Shortages Are Regional- and Product-Specific
In any industry, local supply and demand will determine your market value and availability of opportunities. For example, there is a shortage of Tripwire and Splunk talent in the Houston area. I know this because I have colleagues at both companies and recruiters contact me daily looking for experienced people to manage these products for their clients. Have you conducted market research in your area to understand the specific talent shortages in your community instead of depending on the generic assessments of the headlines? If you do not yet have specific in-demand skill sets that can enable the business from the start, managers will be reluctant to hire you.
Proposed Solutions
Yes, the hiring systems are broken. Yes, some companies have unrealistic expectations about skill levels. Yes, there are organizations that still do not take security seriously enough to pay what people are worth. Yes, I have been in the much-hated catch 22: needing a job to get experience and needing experience to get a job. I also empathize with the people who alternate between frustration and disbelief about all the work required to get into a field with so many jobs open. I will be the first one to tell you that there is no one-size-fits-all solution to the hiring challenges in the industry. However, there are steps you can take to increase your chances of landing a role:
- Relationships are key: Give back to the security community before you need a job
- Get to know people, IN PERSON, in your LOCAL security community
- Contribute to open source projects
- Publish research, projects and/or problems you’ve solved on LinkedIn, established blogs, or your own
- Volunteer at tech user groups, chapter meetings, and conferences
- Analyze local supply and demand to identify specific talent shortages in your region and “skill up”

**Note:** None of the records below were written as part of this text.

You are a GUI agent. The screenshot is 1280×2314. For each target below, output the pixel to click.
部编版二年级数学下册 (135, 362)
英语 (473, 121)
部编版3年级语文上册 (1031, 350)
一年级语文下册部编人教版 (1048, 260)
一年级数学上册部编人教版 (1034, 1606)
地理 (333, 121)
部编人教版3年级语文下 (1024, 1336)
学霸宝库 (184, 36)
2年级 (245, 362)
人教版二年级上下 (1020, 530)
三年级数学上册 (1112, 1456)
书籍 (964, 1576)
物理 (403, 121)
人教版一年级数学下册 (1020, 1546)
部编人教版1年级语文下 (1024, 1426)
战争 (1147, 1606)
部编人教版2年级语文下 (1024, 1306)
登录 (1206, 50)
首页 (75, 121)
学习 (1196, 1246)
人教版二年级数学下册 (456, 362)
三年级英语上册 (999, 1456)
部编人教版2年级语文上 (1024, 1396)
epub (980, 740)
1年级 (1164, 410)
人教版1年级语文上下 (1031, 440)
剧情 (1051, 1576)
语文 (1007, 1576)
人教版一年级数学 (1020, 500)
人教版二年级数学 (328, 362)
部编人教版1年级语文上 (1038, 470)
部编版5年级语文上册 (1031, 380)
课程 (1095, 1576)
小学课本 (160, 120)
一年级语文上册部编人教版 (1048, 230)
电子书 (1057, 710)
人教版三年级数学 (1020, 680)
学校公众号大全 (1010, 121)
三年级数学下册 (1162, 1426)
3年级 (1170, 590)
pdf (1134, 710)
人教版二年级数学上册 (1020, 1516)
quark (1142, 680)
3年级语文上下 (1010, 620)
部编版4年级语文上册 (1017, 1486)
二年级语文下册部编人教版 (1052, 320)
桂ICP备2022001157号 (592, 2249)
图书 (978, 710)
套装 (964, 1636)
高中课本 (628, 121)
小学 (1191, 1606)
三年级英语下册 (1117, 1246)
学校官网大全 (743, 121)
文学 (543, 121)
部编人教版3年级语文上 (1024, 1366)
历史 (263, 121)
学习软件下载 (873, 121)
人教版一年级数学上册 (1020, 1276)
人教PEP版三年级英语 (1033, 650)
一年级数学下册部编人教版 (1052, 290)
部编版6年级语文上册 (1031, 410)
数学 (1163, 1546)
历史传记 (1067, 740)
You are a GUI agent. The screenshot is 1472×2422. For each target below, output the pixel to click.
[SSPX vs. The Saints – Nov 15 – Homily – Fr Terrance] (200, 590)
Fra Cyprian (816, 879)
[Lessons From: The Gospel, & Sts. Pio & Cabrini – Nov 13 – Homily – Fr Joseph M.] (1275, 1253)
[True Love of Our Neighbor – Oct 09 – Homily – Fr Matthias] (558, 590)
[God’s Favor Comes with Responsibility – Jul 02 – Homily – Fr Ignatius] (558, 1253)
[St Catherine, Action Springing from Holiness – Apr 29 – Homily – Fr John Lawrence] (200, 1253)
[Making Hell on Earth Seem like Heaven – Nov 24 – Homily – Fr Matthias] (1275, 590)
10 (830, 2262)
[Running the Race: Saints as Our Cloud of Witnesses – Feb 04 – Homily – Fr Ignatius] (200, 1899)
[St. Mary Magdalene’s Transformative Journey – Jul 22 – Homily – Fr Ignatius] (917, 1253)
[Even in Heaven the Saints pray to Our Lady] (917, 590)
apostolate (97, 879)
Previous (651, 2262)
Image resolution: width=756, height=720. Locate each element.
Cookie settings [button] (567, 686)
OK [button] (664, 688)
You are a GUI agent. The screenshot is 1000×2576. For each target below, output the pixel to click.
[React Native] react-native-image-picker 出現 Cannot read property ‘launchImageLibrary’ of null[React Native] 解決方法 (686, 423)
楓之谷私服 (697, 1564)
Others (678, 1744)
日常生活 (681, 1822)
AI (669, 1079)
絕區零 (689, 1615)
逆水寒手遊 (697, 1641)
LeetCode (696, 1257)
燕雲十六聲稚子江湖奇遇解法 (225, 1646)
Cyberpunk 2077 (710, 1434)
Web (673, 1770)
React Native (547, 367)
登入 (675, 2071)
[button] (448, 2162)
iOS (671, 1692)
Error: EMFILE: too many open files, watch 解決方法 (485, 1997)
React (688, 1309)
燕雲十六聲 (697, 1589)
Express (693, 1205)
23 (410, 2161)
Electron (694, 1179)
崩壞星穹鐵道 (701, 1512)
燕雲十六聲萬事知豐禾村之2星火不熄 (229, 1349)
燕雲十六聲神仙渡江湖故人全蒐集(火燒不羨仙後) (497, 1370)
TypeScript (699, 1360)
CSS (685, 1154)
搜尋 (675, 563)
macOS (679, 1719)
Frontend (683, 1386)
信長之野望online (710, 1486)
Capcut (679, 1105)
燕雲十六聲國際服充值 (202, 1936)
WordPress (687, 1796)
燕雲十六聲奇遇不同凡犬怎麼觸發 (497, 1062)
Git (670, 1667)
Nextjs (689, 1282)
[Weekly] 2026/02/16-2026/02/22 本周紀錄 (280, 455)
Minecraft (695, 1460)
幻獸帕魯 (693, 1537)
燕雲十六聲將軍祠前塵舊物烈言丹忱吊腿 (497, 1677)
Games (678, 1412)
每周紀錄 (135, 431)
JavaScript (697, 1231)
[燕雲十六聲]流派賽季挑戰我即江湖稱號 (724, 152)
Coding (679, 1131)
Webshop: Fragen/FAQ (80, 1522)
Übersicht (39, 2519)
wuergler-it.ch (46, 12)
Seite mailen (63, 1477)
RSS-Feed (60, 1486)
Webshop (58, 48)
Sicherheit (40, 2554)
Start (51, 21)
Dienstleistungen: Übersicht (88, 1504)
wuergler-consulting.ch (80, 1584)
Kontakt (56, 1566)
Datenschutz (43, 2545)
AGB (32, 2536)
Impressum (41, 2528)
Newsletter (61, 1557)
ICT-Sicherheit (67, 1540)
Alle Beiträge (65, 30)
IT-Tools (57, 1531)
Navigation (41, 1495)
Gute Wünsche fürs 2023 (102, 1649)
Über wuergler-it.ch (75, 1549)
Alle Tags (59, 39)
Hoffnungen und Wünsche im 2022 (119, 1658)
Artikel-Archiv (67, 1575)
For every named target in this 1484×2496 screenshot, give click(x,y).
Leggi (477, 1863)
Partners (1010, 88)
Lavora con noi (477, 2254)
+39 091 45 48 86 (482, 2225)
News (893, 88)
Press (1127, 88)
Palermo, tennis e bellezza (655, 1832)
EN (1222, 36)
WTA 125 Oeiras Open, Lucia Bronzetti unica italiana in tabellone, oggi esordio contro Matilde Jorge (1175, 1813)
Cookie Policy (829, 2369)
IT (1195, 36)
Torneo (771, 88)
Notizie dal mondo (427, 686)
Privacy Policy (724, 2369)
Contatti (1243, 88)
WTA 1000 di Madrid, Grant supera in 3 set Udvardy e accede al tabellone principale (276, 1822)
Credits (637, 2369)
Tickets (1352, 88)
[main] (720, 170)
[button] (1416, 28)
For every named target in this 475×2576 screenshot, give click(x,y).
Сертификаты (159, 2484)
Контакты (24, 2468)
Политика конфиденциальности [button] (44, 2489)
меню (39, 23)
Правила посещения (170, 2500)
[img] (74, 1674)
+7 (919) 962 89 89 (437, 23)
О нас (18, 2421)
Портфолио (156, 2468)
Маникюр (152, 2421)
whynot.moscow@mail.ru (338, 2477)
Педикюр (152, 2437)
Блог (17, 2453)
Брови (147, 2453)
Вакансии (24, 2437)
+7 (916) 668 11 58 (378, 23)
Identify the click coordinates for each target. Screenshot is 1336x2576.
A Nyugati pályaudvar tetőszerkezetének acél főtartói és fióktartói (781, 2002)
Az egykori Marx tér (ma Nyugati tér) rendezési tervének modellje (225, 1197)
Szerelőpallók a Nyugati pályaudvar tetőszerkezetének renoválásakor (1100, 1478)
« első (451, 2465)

- Expand your job search to include product companies and managed service providers
- Apply for tech support or administrator roles to get your foot in the door
Key Takeaways
I’m sorry to be the bearer of bad news but certifications and degrees alone may not help you get that first cyber role. This includes masters degrees, especially if you do not have an IT background. Broken hiring practices will be a barrier for the foreseeable future, so it is important to understand how business fundamentals impact hiring decisions and adjust accordingly. Managers are making business decisions about security hires. Understand where you are in your career search and the value you provide. You may be too low of a return on investment for the roles you’re applying for at the moment. Very few true entry-level cyber roles exist. You may have to take alternate routes into the field, such as helpdesk or tech support for a security product company. Develop relationships in your security community, including local chapters of OWASP, ISSA, (ISC)2, ISACA and tech specific user groups. Give back as often as you can. Talent takes time to cultivate. Do not mistake your credentials for talent when reading these headlines about shortages in the industry. Look at your resume and LinkedIn profile. What story does it tell? If it does not tell one of results, then take some time to improve it. Talent shortages are regional and product specific. You have to understand your local job market and skill up accordingly.
Common Responses
"But we’ll continue having these problems if the industry does not change its hiring practices!" "But why can’t companies and recruiters just do X, Y and Z instead of making people jump through all of these hoops?"
My Answer
Focus on what you have control over, like giving back, cultivating relationships and gaining in-demand skills. These are the only proven solutions to bypassing the broken hiring practices. Don’t shoot the messenger.